The making of solidarity has the verb “action”
by: Georgina Faun
by: Georgina Faun
For example, the word “work,” so often utilized and valued in our endeavours, has an etymological relationship to tripalium, a torture instrument used on slaves. At the same time, so many other words begin to shed the strength of their existence, or are stripped of their emancipatory character to nurture the present world that rejects them. It is here where I place the word “solidarity,” one of many caught in between the dispute of preserving its essence, or getting recycled by the language of capitalist domination.
So here I am
I am still lost in the face of losing myself
the pain of this heart that looks around
and protests with an alien beating
The heartbeats that make me throb
mirrors where I look at myself
say things about me
and of others that could be me
So here I am
Looking at the insides
scraping the entrails
to expel the bile
and become stronger
in the filth
Etymologically, the word solidarity connotes an action: that of someone who wishes to be solidary. It comes from the latin solidus, which could be understood as solid or firm. At the same time, solidus contains the prefix “sol,” the name of the Sun, one of the most important celestial beings that in Latin refers to what is complete. Therefore, solidarity can only be conceived from the action of it: “to make solidarity,” to contribute to the strengthening of something. The quandary then lies in the “something:” in what we aim to strengthen and what motivates us to participate in it.
I think of the moment that my vocabulary was conferred with the word “solidarity,” when I began using it instead of “support” or “help.” It takes me back fifteen years, when the Mexican state charged at us with repression and every step of rebellion was repelled with the threat of disappearing, death, or jail.

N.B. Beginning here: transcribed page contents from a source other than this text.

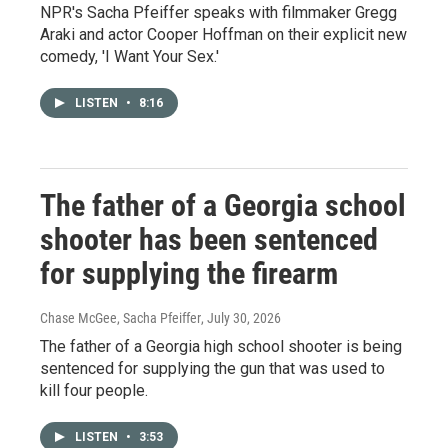
NPR's Sacha Pfeiffer speaks with filmmaker Gregg
Araki and actor Cooper Hoffman on their explicit new
comedy, 'I Want Your Sex.'
LISTEN
•
8:16
The father of a Georgia school
shooter has been sentenced
for supplying the firearm
Chase McGee, Sacha Pfeiffer
, July 30, 2026
The father of a Georgia high school shooter is being
sentenced for supplying the gun that was used to
kill four people.
LISTEN
•
3:53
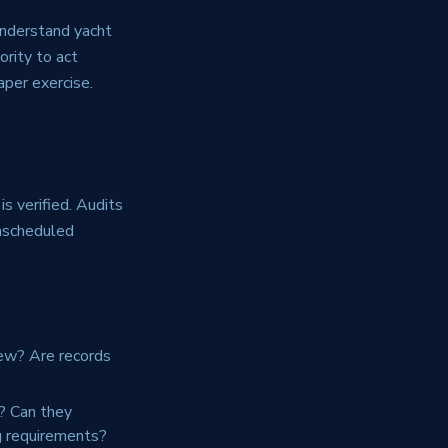
understand yacht
ority to act
aper exercise.
s verified. Audits
 unscheduled
rew? Are records
? Can they
g requirements?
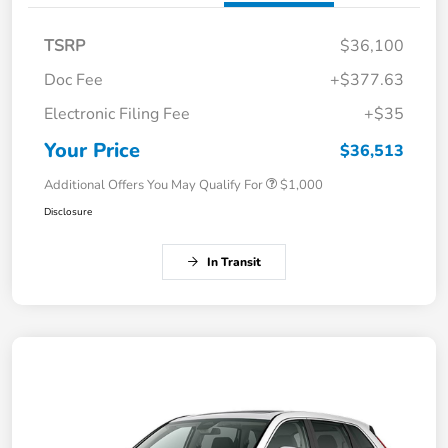
TSRP
$36,100
Doc Fee
+$377.63
Electronic Filing Fee
+$35
Your Price
$36,513
Additional Offers You May Qualify For
$1,000
Disclosure
In Transit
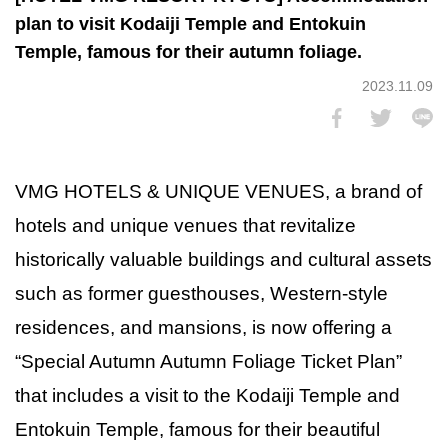
plan to visit Kodaiji Temple and Entokuin
Temple, famous for their autumn foliage.
2023.11.09
VMG HOTELS & UNIQUE VENUES, a brand of
hotels and unique venues that revitalize
historically valuable buildings and cultural assets
such as former guesthouses, Western-style
residences, and mansions, is now offering a
“Special Autumn Autumn Foliage Ticket Plan”
that includes a visit to the Kodaiji Temple and
Entokuin Temple, famous for their beautiful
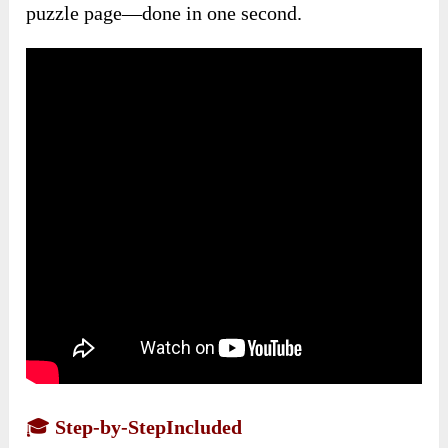
puzzle page—done in one second.
🎓
Step-by-StepIncluded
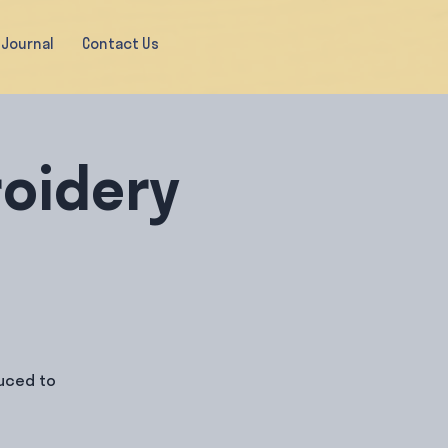
Journal
Contact Us
oidery
duced to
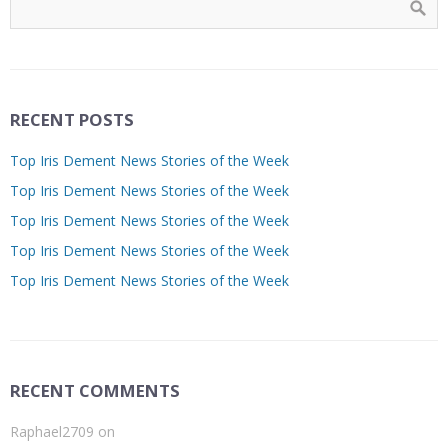
RECENT POSTS
Top Iris Dement News Stories of the Week
Top Iris Dement News Stories of the Week
Top Iris Dement News Stories of the Week
Top Iris Dement News Stories of the Week
Top Iris Dement News Stories of the Week
RECENT COMMENTS
Raphael2709
on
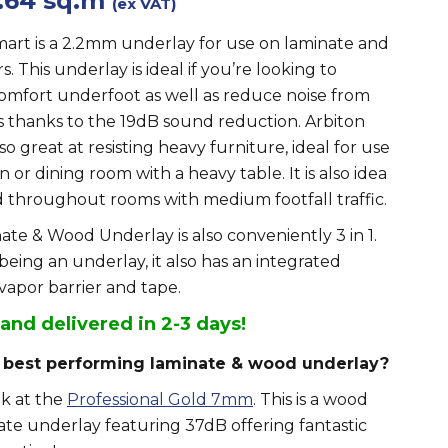
.64 sq.m
(ex VAT)
mart is a 2.2mm underlay for use on laminate and
s. This underlay is ideal if you’re looking to
omfort underfoot as well as reduce noise from
s thanks to the 19dB sound reduction. Arbiton
lso great at resisting heavy furniture, ideal for use
n or dining room with a heavy table. It is also idea
d throughout rooms with medium footfall traffic.
ate & Wood Underlay is also conveniently 3 in 1.
 being an underlay, it also has an integrated
vapor barrier and tape.
 and delivered in 2-3 days!
 best performing laminate & wood underlay?
ok at the
Professional Gold 7mm
. This is a wood
te underlay featuring 37dB offering fantastic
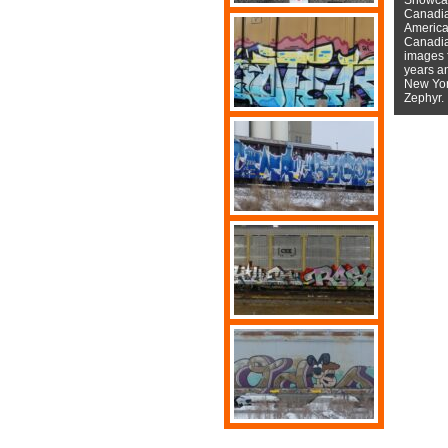
Canadian
American
Canadian
images f
years a
New York
Zephyr.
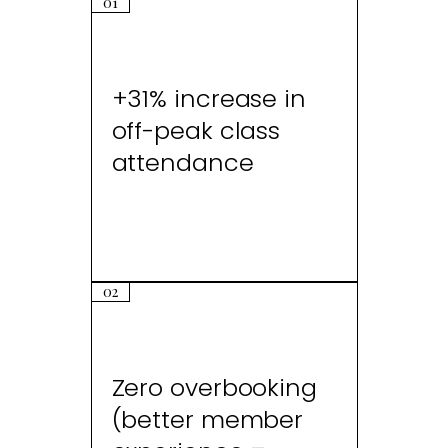
01
+31% increase in
off-peak class
attendance
02
Zero overbooking
(better member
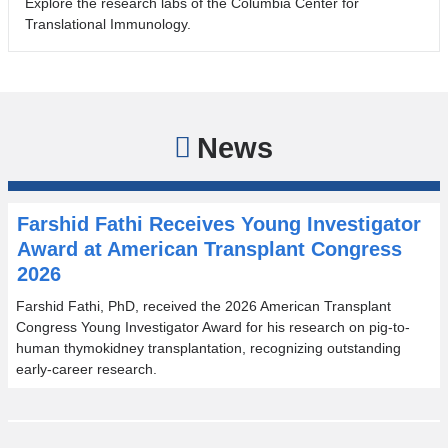
Explore the research labs of the Columbia Center for
Translational Immunology.
News
Farshid Fathi Receives Young Investigator
Award at American Transplant Congress
2026
Farshid Fathi, PhD, received the 2026 American Transplant
Congress Young Investigator Award for his research on pig-to-
human thymokidney transplantation, recognizing outstanding
early-career research.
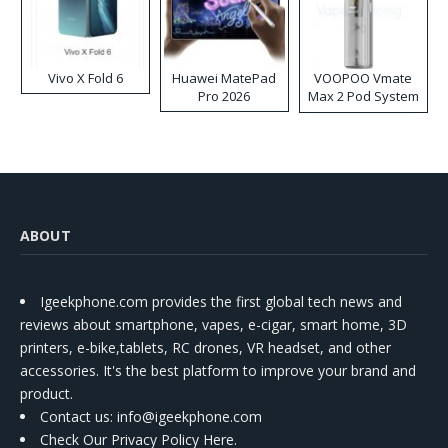
Vivo X Fold 6
Huawei MatePad
VOOPOO Vmate
Pro 2026
Max 2 Pod System
Kit
ABOUT
Igeekphone.com provides the first global tech news and
reviews about smartphone, vapes, e-cigar, smart home, 3D
printers, e-bike,tablets, RC drones, VR headset, and other
accessories. It's the best platform to improve your brand and
product.
Contact us
: info@igeekphone.com
Check Our Privacy Policy Here.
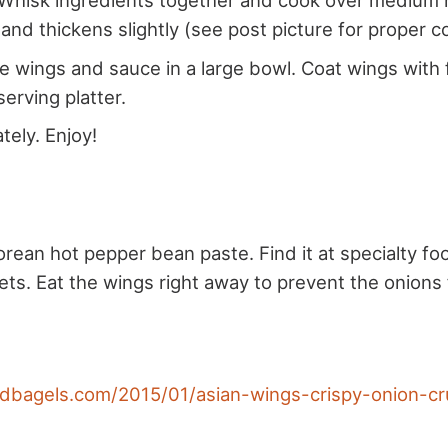
Whisk ingredients together and cook over medium h
 and thickens slightly (see post picture for proper c
 wings and sauce in a large bowl. Coat wings with 
serving platter.
tely. Enjoy!
rean hot pepper bean paste. Find it at specialty fo
ts. Eat the wings right away to prevent the onion
andbagels.com/2015/01/asian-wings-crispy-onion-c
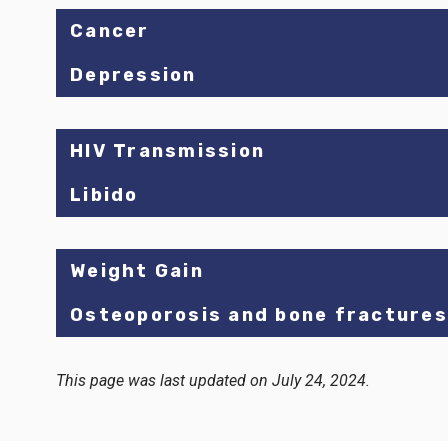
Cancer
Depression
HIV Transmission
Libido
Weight Gain
Osteoporosis and bone fractures
This page was last updated on July 24, 2024.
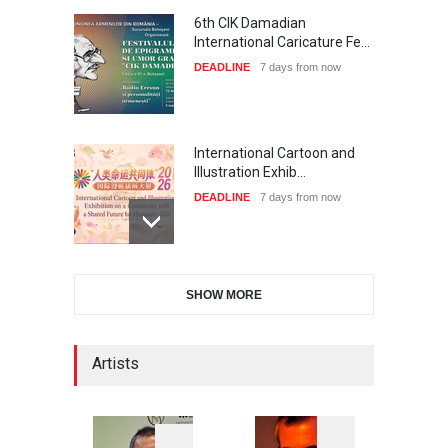
6th CIK Damadian
International Caricature Fe…
DEADLINE
7 days from now
International Cartoon and
Illustration Exhib…
DEADLINE
7 days from now
2nd International Humor
SHOW MORE
Salon of Limeira -Br…
DEADLINE
22 days from now
Artists
XI International Cartoon
Festival "Smile of …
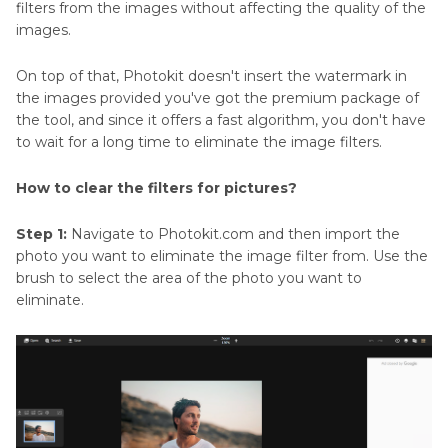
filters from the images without affecting the quality of the
images.
On top of that, Photokit doesn't insert the watermark in
the images provided you've got the premium package of
the tool, and since it offers a fast algorithm, you don't have
to wait for a long time to eliminate the image filters.
How to clear the filters for pictures?
Step 1:
Navigate to Photokit.com and then import the
photo you want to eliminate the image filter from. Use the
brush to select the area of the photo you want to
eliminate.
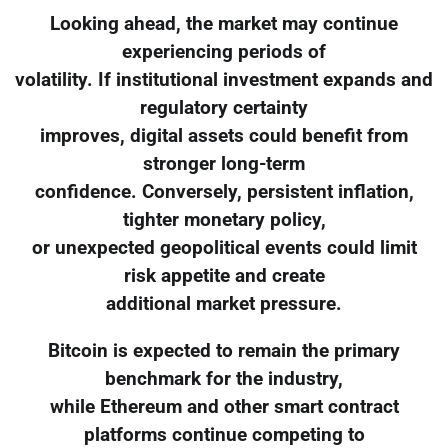
Looking ahead, the market may continue
experiencing periods of
volatility. If institutional investment expands and
regulatory certainty
improves, digital assets could benefit from
stronger long-term
confidence. Conversely, persistent inflation,
tighter monetary policy,
or unexpected geopolitical events could limit
risk appetite and create
additional market pressure.
Bitcoin is expected to remain the primary
benchmark for the industry,
while Ethereum and other smart contract
platforms continue competing to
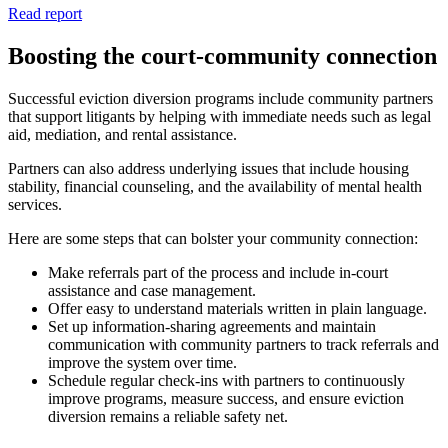
Read report
Boosting the court-community connection
Successful eviction diversion programs include community partners
that support litigants by helping with immediate needs such as legal
aid, mediation, and rental assistance.
Partners can also address
underlying issues that include housing
stability, financial counseling, and the availability of mental health
services.
Here are some steps that can bolster your community connection:
Make referrals part of the process and include in-court
assistance and case management.
Offer easy to understand materials written in plain language.
Set up information-sharing agreements and maintain
communication with community partners to track referrals and
improve the system over time.
Schedule regular check-ins with partners to continuously
improve programs, measure success, and ensure eviction
diversion remains a reliable safety net.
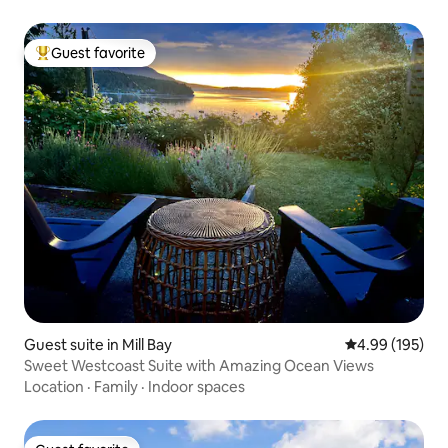
Guest favorite
Top guest favorite
Guest suite in Mill Bay
4.99 out of 5 a
4.99 (195)
Sweet Westcoast Suite with Amazing Ocean Views
Location
·
Family
·
Indoor spaces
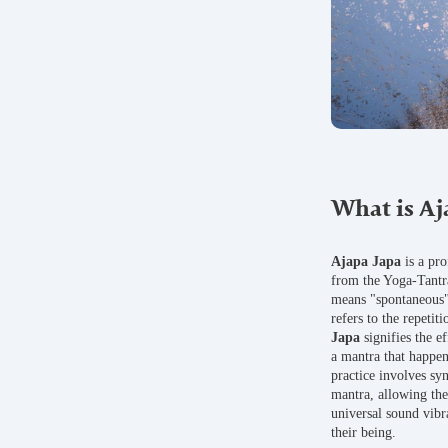
What is Aj
Ajapa Japa
is a pr
from the Yoga-Tantr
means "spontaneous" 
refers to the repetit
Japa
signifies the ef
a mantra that happen
practice involves sy
mantra, allowing the 
universal sound vibr
their being.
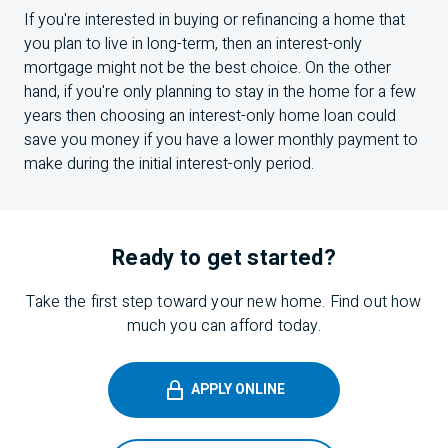
If you're interested in buying or refinancing a home that
you plan to live in long-term, then an interest-only
mortgage might not be the best choice. On the other
hand, if you're only planning to stay in the home for a few
years then choosing an interest-only home loan could
save you money if you have a lower monthly payment to
make during the initial interest-only period.
Ready to get started?
Take the first step toward your new home. Find out how
much you can afford today.
APPLY ONLINE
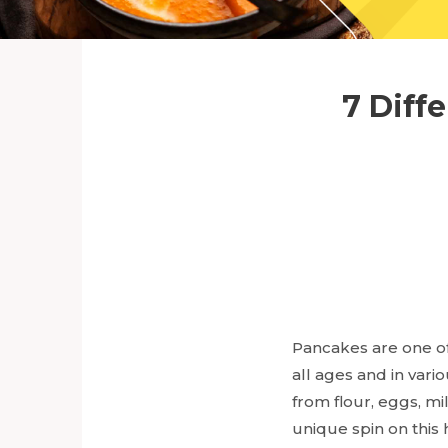
7 Diff
Pancakes are one of
all ages and in var
from flour, eggs, m
unique spin on this 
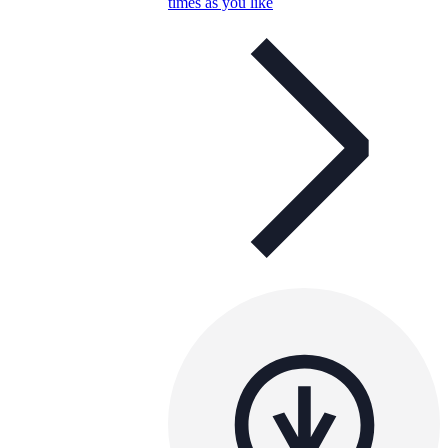
times as you like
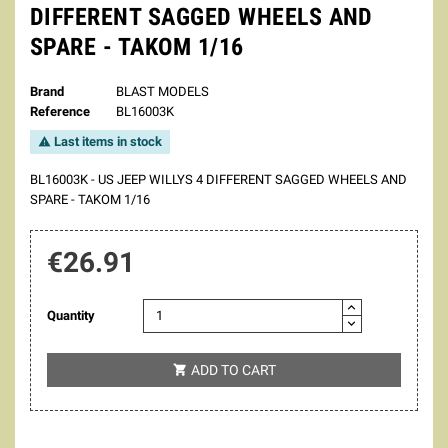
DIFFERENT SAGGED WHEELS AND
SPARE - TAKOM 1/16
Brand
BLAST MODELS
Reference
BL16003K
Last items in stock

BL16003K - US JEEP WILLYS 4 DIFFERENT SAGGED WHEELS AND
SPARE - TAKOM 1/16
€26.91
Quantity
ADD TO CART

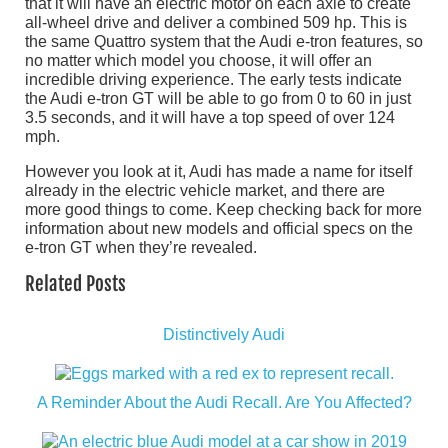
that it will have an electric motor on each axle to create
all-wheel drive and deliver a combined 509 hp. This is
the same Quattro system that the Audi e-tron features, so
no matter which model you choose, it will offer an
incredible driving experience. The early tests indicate
the Audi e-tron GT will be able to go from 0 to 60 in just
3.5 seconds, and it will have a top speed of over 124
mph.
However you look at it, Audi has made a name for itself
already in the electric vehicle market, and there are
more good things to come. Keep checking back for more
information about new models and official specs on the
e-tron GT when they’re revealed.
Related Posts
Distinctively Audi
A Reminder About the Audi Recall. Are You Affected?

To put solidarity into action has allowed us to be present in difficult moments, but also to participate in the changes that we bet on and to abandon the comfort of just letting life go by.
Parenthesis: it is not that this scenario is any different from nowadays, but it is important to say that in my story, it is, because it is in this place, turned into the land of mass graves, disappearances, abductions, state murders, femicides, and arbitrary incarceration, where solidarity becomes one of the primary weapons to resist and face those in power.
The word solidarity appeared not only to nurture the lexicon of our conversations; it became a common practice and a bet on the immediate transformation of our survival. To put solidarity into action has allowed us to be present in difficult moments, but also to participate in the changes that we bet on and to abandon the comfort of just letting life go by. Solidarity becomes that sharp weapon that makes an invisible network tangible.
My restlessness as a historian led me to ask myself about the need for networks of solidarity within social movements which, just like us, had to face the state as this great leviathan that needs to be destroyed.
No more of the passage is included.